● **Stored data entries**
.....
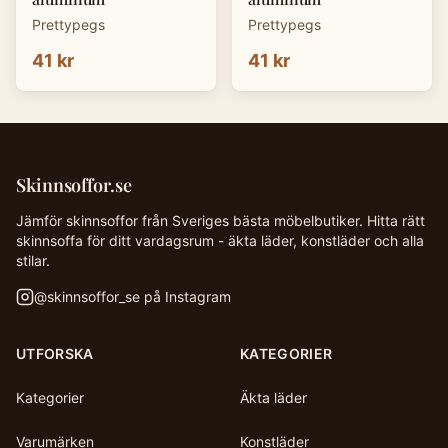
Prettypegs
Prettypegs
41 kr
41 kr
Skinnsoffor.se
Jämför skinnsoffor från Sveriges bästa möbelbutiker. Hitta rätt
skinnsoffa för ditt vardagsrum - äkta läder, konstläder och alla
stilar.
@
skinnsoffor_se
på Instagram
UTFORSKA
KATEGORIER
Kategorier
Äkta läder
Varumärken
Konstläder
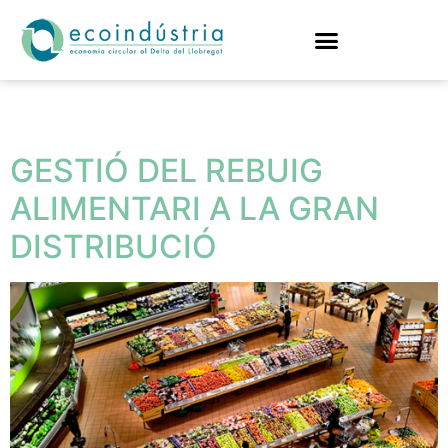
Etiqueta:
alimentari
GESTIÓ DEL REBUIG
ALIMENTARI A LA GRAN
DISTRIBUCIÓ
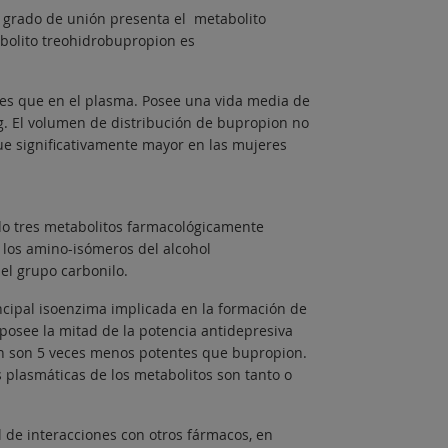
 grado de unión presenta el metabolito
bolito treohidrobupropion es
res que en el plasma. Posee una vida media de
kg. El volumen de distribución de bupropion no
ue significativamente mayor en las mujeres
do tres metabolitos farmacológicamente
y los amino-isómeros del alcohol
el grupo carbonilo.
incipal isoenzima implicada en la formación de
osee la mitad de la potencia antidepresiva
n son 5 veces menos potentes que bupropion.
 plasmáticas de los metabolitos son tanto o
 de interacciones con otros fármacos, en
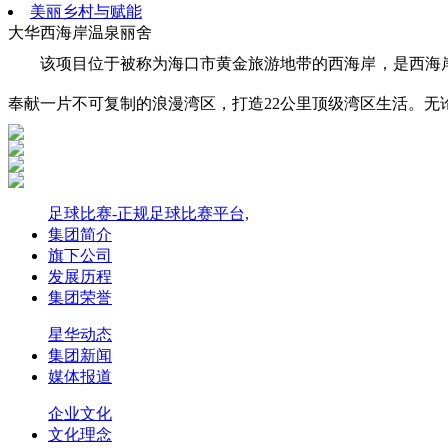
美丽乡村与赋能
大华西海岸温泉丽舍
该项目位于被称为海口市黄金旅游地带的西海岸，是西海
奉献一片不可复制的浪漫湾区，打造22公里顶级湾区生活。
足球比赛-正规足球比赛平台,
集团简介
旗下公司
发展历程
集团荣誉
星华动态
集团新闻
媒体报道
企业文化
文化理念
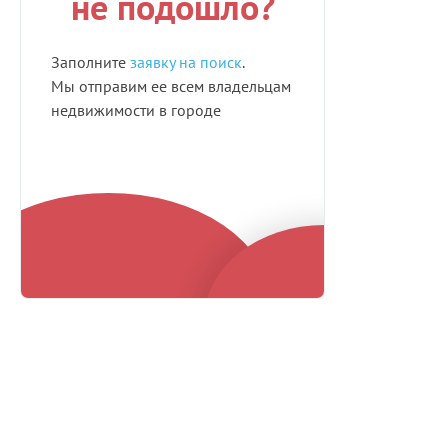
не подошло?
Заполните
заявку на поиск
.
Мы отправим ее всем владельцам
недвижимости в городе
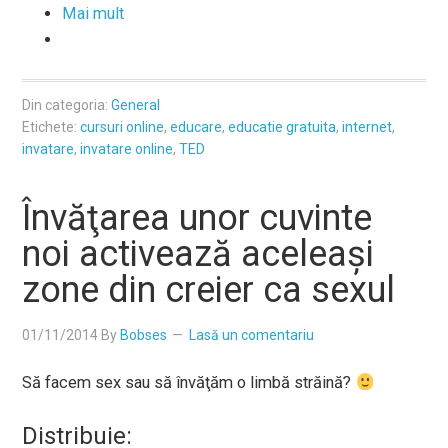
Mai mult
Din categoria:
General
Etichete:
cursuri online
,
educare
,
educatie gratuita
,
internet
,
invatare
,
invatare online
,
TED
Învăţarea unor cuvinte
noi activează aceleaşi
zone din creier ca sexul
01/11/2014
By
Bobses
Lasă un comentariu
Să facem sex sau să învăţăm o limbă străină?
Distribuie:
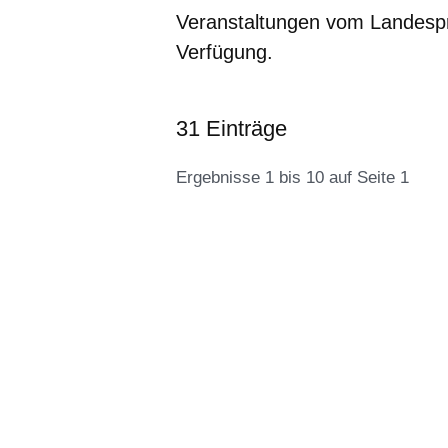
Veranstaltungen vom Lande
Verfügung.
31 Einträge
Ergebnisse 1 bis 10 auf Seite 1
:31
Ergebnisse:Ergebnisse
1
bis
10
auf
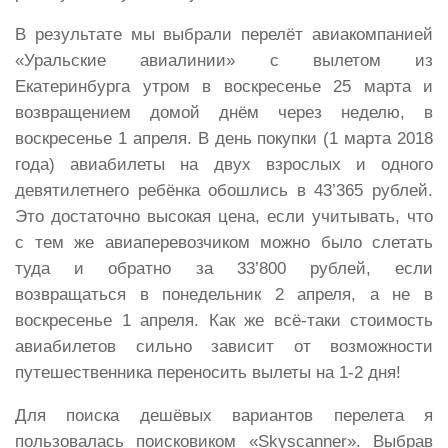
В результате мы выбрали перелёт авиакомпанией
«Уральские авиалинии» с вылетом из
Екатеринбурга утром в воскресенье 25 марта и
возвращением домой днём через неделю, в
воскресенье 1 апреля. В день покупки (1 марта 2018
года) авиабилеты на двух взрослых и одного
девятилетнего ребёнка обошлись в 43’365 рублей.
Это достаточно высокая цена, если учитывать, что
с тем же авиаперевозчиком можно было слетать
туда и обратно за 33’800 рублей, если
возвращаться в понедельник 2 апреля, а не в
воскресенье 1 апреля. Как же всё-таки стоимость
авиабилетов сильно зависит от возможности
путешественника переносить вылеты на 1-2 дня!
Для поиска дешёвых вариантов перелета я
пользовалась поисковиком «Skyscanner». Выбрав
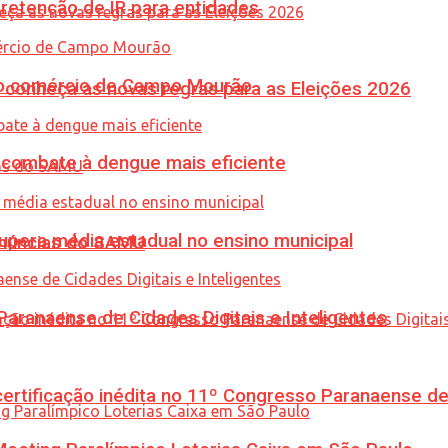
retenção de IR para entidades
 no comércio de Campo Mourão
 conheça as novas regras para as Eleições 2026
combate à dengue mais eficiente
upera média estadual no ensino municipal
enúncias do SAMU
ranaense de Cidades Digitais e Inteligentes
tificação inédita no 11º Congresso Paranaense de C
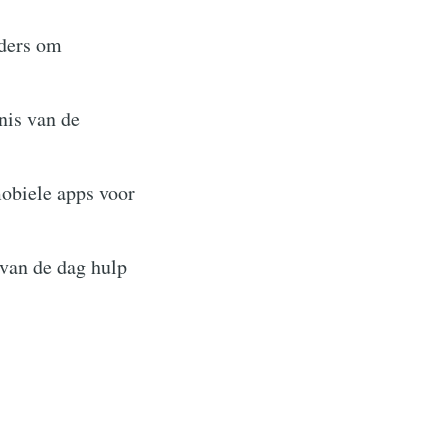
rders om
nis van de
obiele apps voor
van de dag hulp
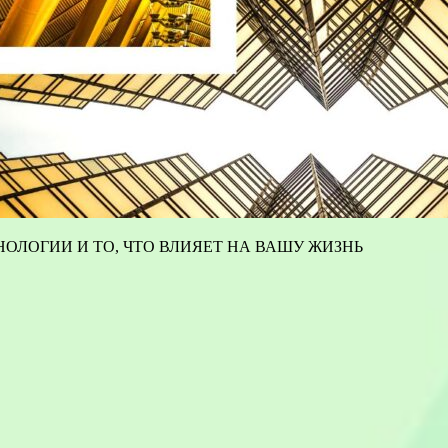
ОЛОГИИ И ТО, ЧТО ВЛИЯЕТ НА ВАШУ ЖИЗНЬ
.....
● **PROBLEM**
Without changing a word, transcribe all of the data and omit its images.

● **TASK OUTPUT**
Prettypegs
Prettypegs
41 kr
41 kr
Skinnsoffor.se
Jämför skinnsoffor från Sveriges bästa möbelbutiker. Hitta rätt
skinnsoffa för ditt vardagsrum - äkta läder, konstläder och alla
stilar.
@
skinnsoffor_se
på Instagram
UTFORSKA
KATEGORIER
Kategorier
Äkta läder
Varumärken
Konstläder
Etiqueta:
alimentari
GESTIÓ DEL REBUIG
ALIMENTARI A LA GRAN
DISTRIBUCIÓ
 grado de unión presenta el metabolito
bolito treohidrobupropion es
res que en el plasma. Posee una vida media de
kg. El volumen de distribución de bupropion no
ue significativamente mayor en las mujeres
do tres metabolitos farmacológicamente
y los amino-isómeros del alcohol
el grupo carbonilo.
incipal isoenzima implicada en la formación de
osee la mitad de la potencia antidepresiva
n son 5 veces menos potentes que bupropion.
 plasmáticas de los metabolitos son tanto o
 de interacciones con otros fármacos, en
美丽乡村与赋能
大华西海岸温泉丽舍
该项目位于被称为海口市黄金旅游地带的西海岸，是西海
奉献一片不可复制的浪漫湾区，打造22公里顶级湾区生活。
足球比赛-正规足球比赛平台,
集团简介
旗下公司
发展历程
集团荣誉
星华动态
集团新闻
媒体报道
企业文化
文化理念
не подошло?
Заполните
заявку на поиск
.
Мы отправим ее всем владельцам
недвижимости в городе
Mai mult
Din categoria:
General
Etichete:
cursuri online
,
educare
,
educatie gratuita
,
internet
,
invatare
,
invatare online
,
TED
Învăţarea unor cuvinte
noi activează aceleaşi
zone din creier ca sexul
01/11/2014
By
Bobses
Lasă un comentariu
Să facem sex sau să învăţăm o limbă străină?
Distribuie:
Veranstaltungen vom Lande
Verfügung.
31 Einträge
Ergebnisse 1 bis 10 auf Seite 1
:31
Ergebnisse:Ergebnisse
1
bis
10
auf
В результате мы выбрали перелёт авиакомпанией
«Уральские авиалинии» с вылетом из
Екатеринбурга утром в воскресенье 25 марта и
возвращением домой днём через неделю, в
воскресенье 1 апреля. В день покупки (1 марта 2018
года) авиабилеты на двух взрослых и одного
девятилетнего ребёнка обошлись в 43’365 рублей.
Это достаточно высокая цена, если учитывать, что
с тем же авиаперевозчиком можно было слетать
туда и обратно за 33’800 рублей, если
возвращаться в понедельник 2 апреля, а не в
воскресенье 1 апреля. Как же всё-таки стоимость
авиабилетов сильно зависит от возможности
путешественника переносить вылеты на 1-2 дня!
Для поиска дешёвых вариантов перелета я
пользовалась поисковиком «Skyscanner». Выбрав
retenção de IR para entidades
 no comércio de Campo Mourão
 conheça as novas regras para as Eleições 2026
combate à dengue mais eficiente
upera média estadual no ensino municipal
enúncias do SAMU
ranaense de Cidades Digitais e Inteligentes
tificação inédita no 11º Congresso Paranaense de C
rders om
nis van de
obiele apps voor
van de dag hulp
ОЛОГИИ И ТО, ЧТО ВЛИЯЕТ НА ВАШУ ЖИЗНЬ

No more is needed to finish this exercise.